EXERCISE OBJECTIVE -
Output the data word for word, dropping every image.

Items from a dataset
################
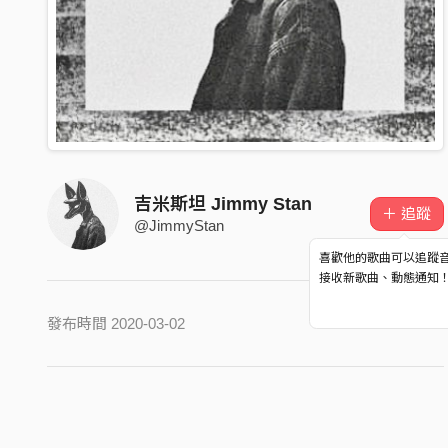
吉米斯坦 Jimmy Stan
＋ 追蹤
@JimmyStan
喜歡他的歌曲可以追蹤
接收新歌曲、動態通知
發布時間 2020-03-02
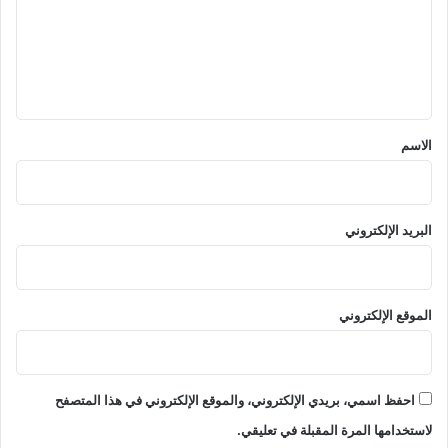
ع
ل
ي
ق
*
الاسم
البريد الإلكتروني
الموقع الإلكتروني
احفظ اسمي، بريدي الإلكتروني، والموقع الإلكتروني في هذا المتصفح
لاستخدامها المرة المقبلة في تعليقي.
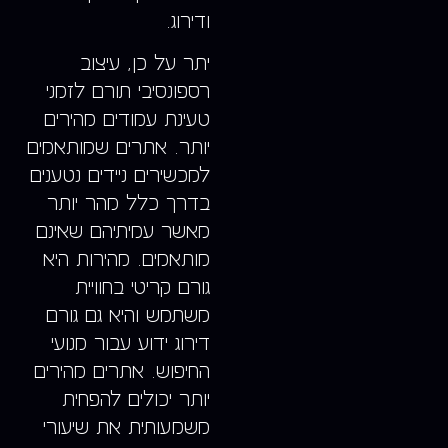
ודירוג.
יתר על כן, עיצוב
רספונסיבי תורם לזמני
טעינת עמודים מהירים
יותר. אתרים שמותאמים
למכשירים ניידים נטענים
בדרך כלל מהר יותר
מאשר עמיתיהם שאינם
מותאמים. מהירות היא
גורם קריטי בחוויית
משתמש והיא גם גורם
דירוג ידוע עבור מנועי
החיפוש. אתרים מהירים
יותר יכולים להפחית
משמעותית את שיעורי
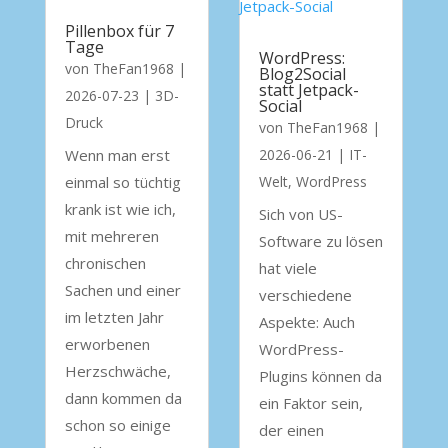
Pillenbox für 7
Tage
WordPress:
von
TheFan1968
|
Blog2Social
statt Jetpack-
2026-07-23
|
3D-
Social
Druck
von
TheFan1968
|
Wenn man erst
2026-06-21
|
IT-
einmal so tüchtig
Welt
,
WordPress
krank ist wie ich,
Sich von US-
mit mehreren
Software zu lösen
chronischen
hat viele
Sachen und einer
verschiedene
im letzten Jahr
Aspekte: Auch
erworbenen
WordPress-
Herzschwäche,
Plugins können da
dann kommen da
ein Faktor sein,
schon so einige
der einen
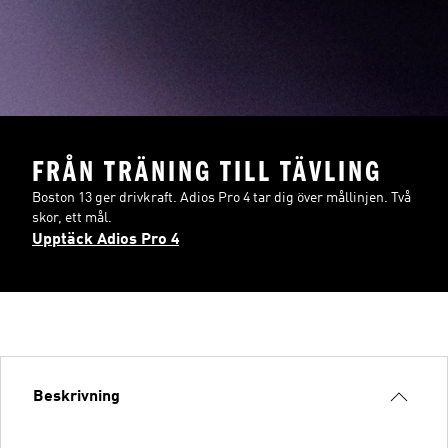
FRÅN TRÄNING TILL TÄVLING
Boston 13 ger drivkraft. Adios Pro 4 tar dig över mållinjen. Två
skor, ett mål.
Upptäck Adios Pro 4
Beskrivning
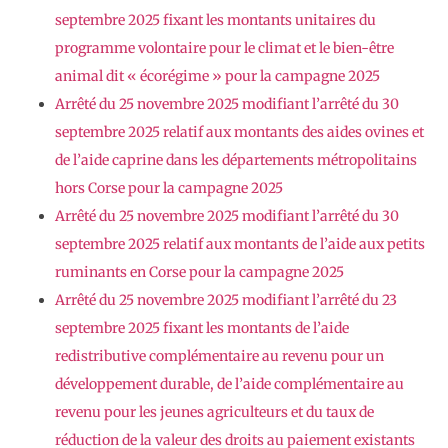
septembre 2025 fixant les montants unitaires du
programme volontaire pour le climat et le bien-être
animal dit « écorégime » pour la campagne 2025
Arrêté du 25 novembre 2025 modifiant l’arrêté du 30
septembre 2025 relatif aux montants des aides ovines et
de l’aide caprine dans les départements métropolitains
hors Corse pour la campagne 2025
Arrêté du 25 novembre 2025 modifiant l’arrêté du 30
septembre 2025 relatif aux montants de l’aide aux petits
ruminants en Corse pour la campagne 2025
Arrêté du 25 novembre 2025 modifiant l’arrêté du 23
septembre 2025 fixant les montants de l’aide
redistributive complémentaire au revenu pour un
développement durable, de l’aide complémentaire au
revenu pour les jeunes agriculteurs et du taux de
réduction de la valeur des droits au paiement existants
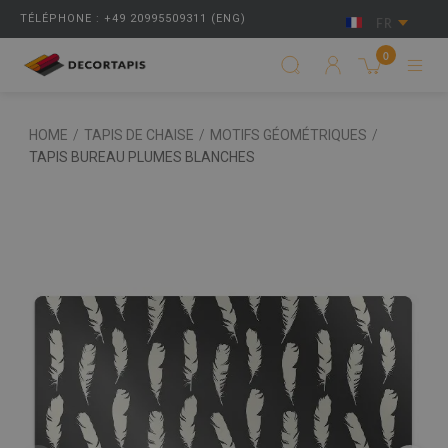
TÉLÉPHONE : +49 20995509311 (ENG)
FR
0
HOME
/
TAPIS DE CHAISE
/
MOTIFS GÉOMÉTRIQUES
/
TAPIS BUREAU PLUMES BLANCHES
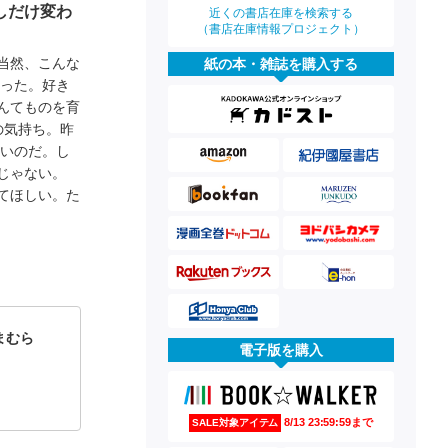
しだけ変わ
近くの書店在庫を検索する
（書店在庫情報プロジェクト）
当然、こんな
紙の本・雑誌を購入する
なった。好き
んてものを育
の気持ち。昨
ないのだ。し
じゃない。
てほしい。た
まむら
電子版を購入
8/13 23:59:59まで
SALE対象アイテム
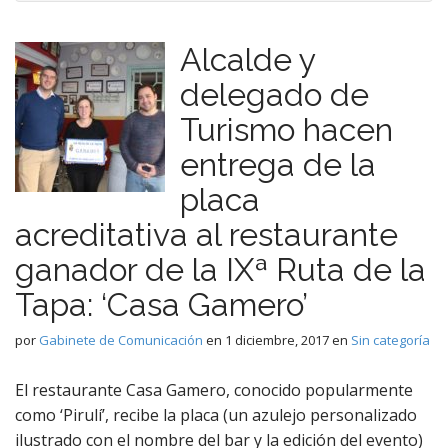
Alcalde y
delegado de
Turismo hacen
entrega de la
placa
acreditativa al restaurante
ganador de la IXª Ruta de la
Tapa: ‘Casa Gamero’
por
Gabinete de Comunicación
en
1 diciembre, 2017
en
Sin categoría
El restaurante Casa Gamero, conocido popularmente
como ‘Pirulí’, recibe la placa (un azulejo personalizado
ilustrado con el nombre del bar y la edición del evento)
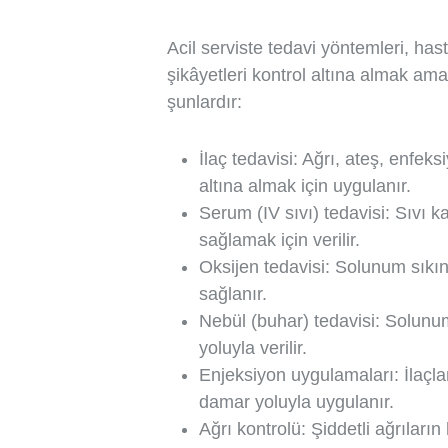
Acil serviste tedavi yöntemleri, ha
şikâyetleri kontrol altına almak ama
şunlardır:
İlaç tedavisi: Ağrı, ateş, enfek
altına almak için uygulanır.
Serum (IV sıvı) tedavisi: Sıvı
sağlamak için verilir.
Oksijen tedavisi: Solunum sıkın
sağlanır.
Nebül (buhar) tedavisi: Solunum
yoluyla verilir.
Enjeksiyon uygulamaları: İlaçlar
damar yoluyla uygulanır.
Ağrı kontrolü: Şiddetli ağrıların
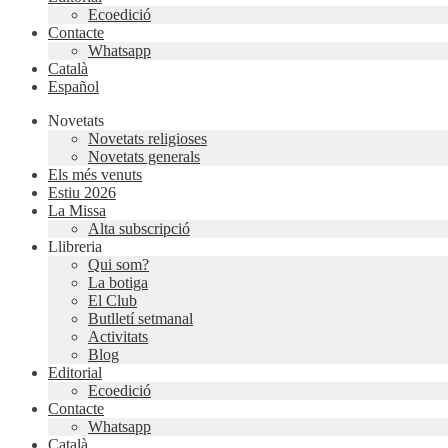
Ecoedició
Contacte
Whatsapp
Català
Español
Novetats
Novetats religioses
Novetats generals
Els més venuts
Estiu 2026
La Missa
Alta subscripció
Llibreria
Qui som?
La botiga
El Club
Butlletí setmanal
Activitats
Blog
Editorial
Ecoedició
Contacte
Whatsapp
Català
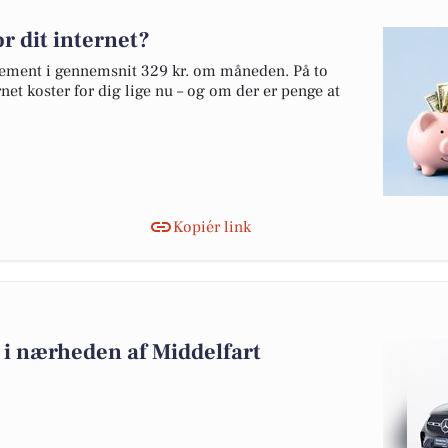
r dit internet?
nnement i gennemsnit 329 kr. om måneden. På to
net koster for dig lige nu – og om der er penge at
Kopiér link
lg i nærheden af Middelfart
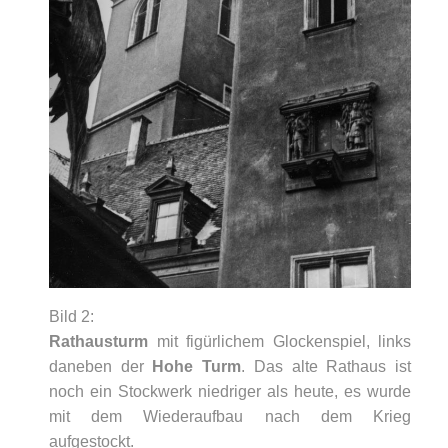
Bild 2:
Rathausturm
mit figürlichem Glockenspiel, links
daneben der
Hohe Turm
. Das alte Rathaus ist
noch ein Stockwerk niedriger als heute, es wurde
mit dem Wiederaufbau nach dem Krieg
aufgestockt.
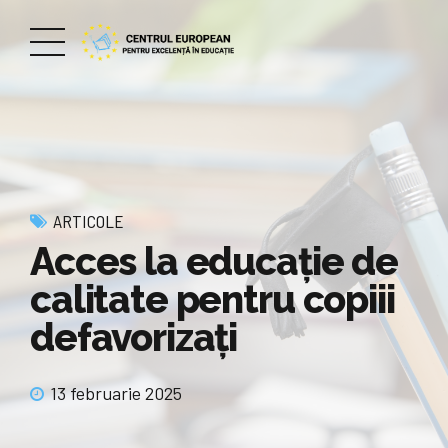
ARTICOLE
Acces la educație de
calitate pentru copiii
defavorizați
13 februarie 2025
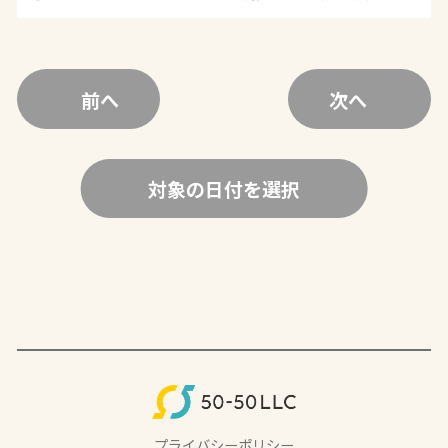
前へ
次へ
対象の日付を選択
プライバシーポリシー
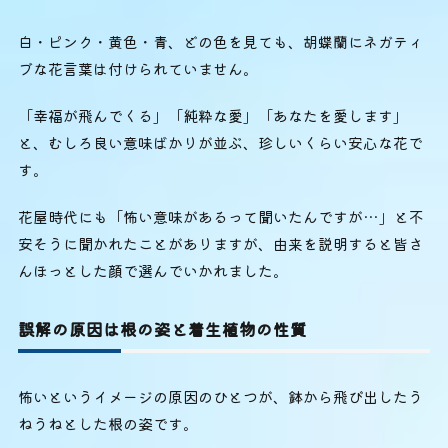
白・ピンク・黄色・青、どの色を見ても、胡蝶蘭にネガティ
ブな花言葉は付けられていません。
「幸福が飛んでくる」「純粋な愛」「あなたを愛します」
と、むしろ良い意味ばかりが並ぶ、珍しいくらい安心な花で
す。
花屋時代にも「怖い意味があるって聞いたんですが…」と不
安そうに聞かれたことがありますが、由来を説明すると皆さ
んほっとした顔で選んでいかれました。
誤解の原因は根の姿と着生植物の性質
怖いというイメージの原因のひとつが、鉢から飛び出したう
ねうねとした根の姿です。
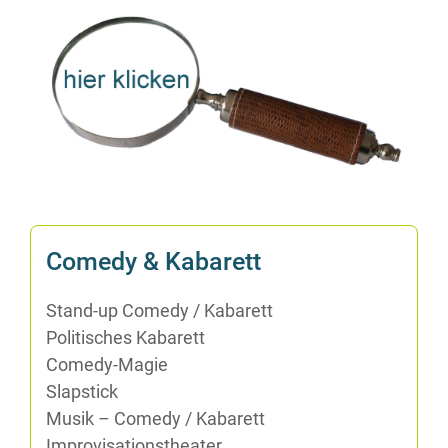
Co­me­dy & Kabarett
Stand-up Co­me­dy /​ Ka­ba­rett
Po­li­ti­sches Kabarett
Co­me­dy-Ma­gie
Slap­stick
Mu­sik – Co­me­dy /​ Ka­ba­rett
Im­pro­vi­sa­ti­ons­thea­ter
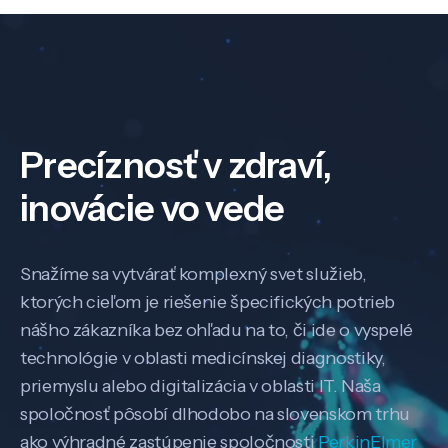
Precíznosť v zdraví,
inovácie vo vede
Snažíme sa vytvárať komplexný svet služieb,
ktorých cieľom je riešenie špecifických potrieb
nášho zákazníka bez ohľadu na to, či ide o vyspelé
technológie v oblasti medicínskej diagnostiky,
priemyslu alebo digitalizácia v oblasti IT. Naša
spoločnosť pôsobí dlhodobo na slovenskom trhu
ako výhradné zastúpenie spoločnosti
PerkinElmer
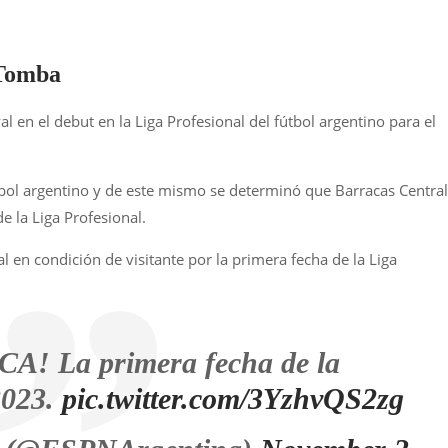
 Tomba
 en el debut en la Liga Profesional del fútbol argentino para el
fútbol argentino y de este mismo se determinó que Barracas Central
e la Liga Profesional.
 en condición de visitante por la primera fecha de la Liga
! La primera fecha de la
023.
pic.twitter.com/3YzhvQS2zg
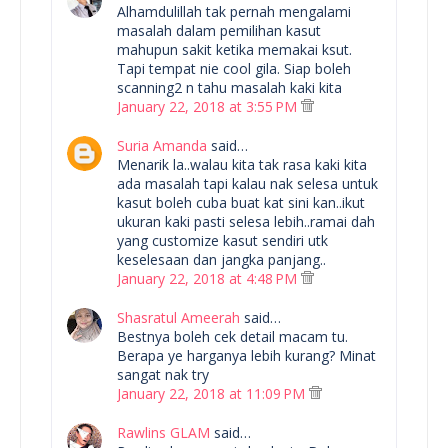
Alhamdulillah tak pernah mengalami
masalah dalam pemilihan kasut
mahupun sakit ketika memakai ksut.
Tapi tempat nie cool gila. Siap boleh
scanning2 n tahu masalah kaki kita
January 22, 2018 at 3:55 PM
Suria Amanda
said…
Menarik la..walau kita tak rasa kaki kita
ada masalah tapi kalau nak selesa untuk
kasut boleh cuba buat kat sini kan..ikut
ukuran kaki pasti selesa lebih..ramai dah
yang customize kasut sendiri utk
keselesaan dan jangka panjang..
January 22, 2018 at 4:48 PM
Shasratul Ameerah
said…
Bestnya boleh cek detail macam tu.
Berapa ye harganya lebih kurang? Minat
sangat nak try
January 22, 2018 at 11:09 PM
Rawlins GLAM
said…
################
THE ANSWER -
吉米斯坦 Jimmy Stan
＋ 追蹤
@JimmyStan
喜歡他的歌曲可以追蹤
接收新歌曲、動態通知
發布時間 2020-03-02
ع
ل
ي
ق
*
الاسم
البريد الإلكتروني
الموقع الإلكتروني
احفظ اسمي، بريدي الإلكتروني، والموقع الإلكتروني في هذا المتصفح
لاستخدامها المرة المقبلة في تعليقي.
ודירוג.
יתר על כן, עיצוב
רספונסיבי תורם לזמני
טעינת עמודים מהירים
יותר. אתרים שמותאמים
למכשירים ניידים נטענים
בדרך כלל מהר יותר
מאשר עמיתיהם שאינם
מותאמים. מהירות היא
גורם קריטי בחוויית
משתמש והיא גם גורם
דירוג ידוע עבור מנועי
החיפוש. אתרים מהירים
יותר יכולים להפחית
משמעותית את שיעורי
Pillenbox für 7
Tage
WordPress:
von
TheFan1968
|
Blog2Social
statt Jetpack-
2026-07-23
|
3D-
Social
Druck
von
TheFan1968
|
Wenn man erst
2026-06-21
|
IT-
einmal so tüchtig
Welt
,
WordPress
krank ist wie ich,
Sich von US-
mit mehreren
Software zu lösen
chronischen
hat viele
Sachen und einer
verschiedene
im letzten Jahr
Aspekte: Auch
erworbenen
WordPress-
Herzschwäche,
Plugins können da
dann kommen da
ein Faktor sein,
schon so einige
der einen
FRÅN TRÄNING TILL TÄVLING
Boston 13 ger drivkraft. Adios Pro 4 tar dig över mållinjen. Två
skor, ett mål.
Upptäck Adios Pro 4
Beskrivning
septembre 2025 fixant les montants unitaires du
programme volontaire pour le climat et le bien-être
animal dit « écorégime » pour la campagne 2025
Arrêté du 25 novembre 2025 modifiant l’arrêté du 30
septembre 2025 relatif aux montants des aides ovines et
de l’aide caprine dans les départements métropolitains
hors Corse pour la campagne 2025
Arrêté du 25 novembre 2025 modifiant l’arrêté du 30
septembre 2025 relatif aux montants de l’aide aux petits
ruminants en Corse pour la campagne 2025
Arrêté du 25 novembre 2025 modifiant l’arrêté du 23
septembre 2025 fixant les montants de l’aide
redistributive complémentaire au revenu pour un
développement durable, de l’aide complémentaire au
revenu pour les jeunes agriculteurs et du taux de
réduction de la valeur des droits au paiement existants
TÉLÉPHONE : +49 20995509311 (ENG)
FR
0
HOME
/
TAPIS DE CHAISE
/
MOTIFS GÉOMÉTRIQUES
/
TAPIS BUREAU PLUMES BLANCHES
しだけ変わ
近くの書店在庫を検索する
（書店在庫情報プロジェクト）
当然、こんな
紙の本・雑誌を購入する
なった。好き
んてものを育
の気持ち。昨
ないのだ。し
じゃない。
てほしい。た
まむら
電子版を購入
8/13 23:59:59まで
SALE対象アイテム
Alcalde y
delegado de
Turismo hacen
entrega de la
placa
acreditativa al restaurante
ganador de la IXª Ruta de la
Tapa: ‘Casa Gamero’
por
Gabinete de Comunicación
en
1 diciembre, 2017
en
Sin categoría
El restaurante Casa Gamero, conocido popularmente
como ‘Pirulí’, recibe la placa (un azulejo personalizado
ilustrado con el nombre del bar y la edición del evento)
Acil serviste tedavi yöntemleri, ha
şikâyetleri kontrol altına almak ama
şunlardır:
İlaç tedavisi: Ağrı, ateş, enfek
altına almak için uygulanır.
Serum (IV sıvı) tedavisi: Sıvı
sağlamak için verilir.
Oksijen tedavisi: Solunum sıkın
sağlanır.
Nebül (buhar) tedavisi: Solunum
yoluyla verilir.
Enjeksiyon uygulamaları: İlaçlar
damar yoluyla uygulanır.
Ağrı kontrolü: Şiddetli ağrıların
Ecoedició
Contacte
Whatsapp
Català
Español
Novetats
Novetats religioses
Novetats generals
Els més venuts
Estiu 2026
La Missa
Alta subscripció
Llibreria
Qui som?
La botiga
El Club
Butlletí setmanal
Activitats
Blog
Editorial
Ecoedició
Contacte
Whatsapp
Català
r dit internet?
nnement i gennemsnit 329 kr. om måneden. På to
net koster for dig lige nu – og om der er penge at
Kopiér link
lg i nærheden af Middelfart
Bild 2:
Rathausturm
mit figürlichem Glockenspiel, links
daneben der
Hohe Turm
. Das alte Rathaus ist
noch ein Stockwerk niedriger als heute, es wurde
mit dem Wiederaufbau nach dem Krieg
aufgestockt.
ARTICOLE
Acces la educație de
calitate pentru copiii
defavorizați
13 februarie 2025
前へ
次へ
対象の日付を選択
プライバシーポリシー
白・ピンク・黄色・青、どの色を見ても、胡蝶蘭にネガティ
ブな花言葉は付けられていません。
「幸福が飛んでくる」「純粋な愛」「あなたを愛します」
と、むしろ良い意味ばかりが並ぶ、珍しいくらい安心な花で
す。
花屋時代にも「怖い意味があるって聞いたんですが…」と不
安そうに聞かれたことがありますが、由来を説明すると皆さ
んほっとした顔で選んでいかれました。
誤解の原因は根の姿と着生植物の性質
怖いというイメージの原因のひとつが、鉢から飛び出したう
ねうねとした根の姿です。
Co­me­dy & Kabarett
Stand-up Co­me­dy /​ Ka­ba­rett
Po­li­ti­sches Kabarett
Co­me­dy-Ma­gie
Slap­stick
Mu­sik – Co­me­dy /​ Ka­ba­rett
Im­pro­vi­sa­ti­ons­thea­ter
Precíznosť v zdraví,
inovácie vo vede
Snažíme sa vytvárať komplexný svet služieb,
ktorých cieľom je riešenie špecifických potrieb
nášho zákazníka bez ohľadu na to, či ide o vyspelé
technológie v oblasti medicínskej diagnostiky,
priemyslu alebo digitalizácia v oblasti IT. Naša
spoločnosť pôsobí dlhodobo na slovenskom trhu
ako výhradné zastúpenie spoločnosti
PerkinElmer
 Tomba
 en el debut en la Liga Profesional del fútbol argentino para el
fútbol argentino y de este mismo se determinó que Barracas Central
e la Liga Profesional.
 en condición de visitante por la primera fecha de la Liga
! La primera fecha de la
023.
pic.twitter.com/3YzhvQS2zg
Alhamdulillah tak pernah mengalami
masalah dalam pemilihan kasut
mahupun sakit ketika memakai ksut.
Tapi tempat nie cool gila. Siap boleh
scanning2 n tahu masalah kaki kita
January 22, 2018 at 3:55 PM
Suria Amanda
said…
Menarik la..walau kita tak rasa kaki kita
ada masalah tapi kalau nak selesa untuk
kasut boleh cuba buat kat sini kan..ikut
ukuran kaki pasti selesa lebih..ramai dah
yang customize kasut sendiri utk
keselesaan dan jangka panjang..
January 22, 2018 at 4:48 PM
Shasratul Ameerah
said…
Bestnya boleh cek detail macam tu.
Berapa ye harganya lebih kurang? Minat
sangat nak try
January 22, 2018 at 11:09 PM
Rawlins GLAM
said…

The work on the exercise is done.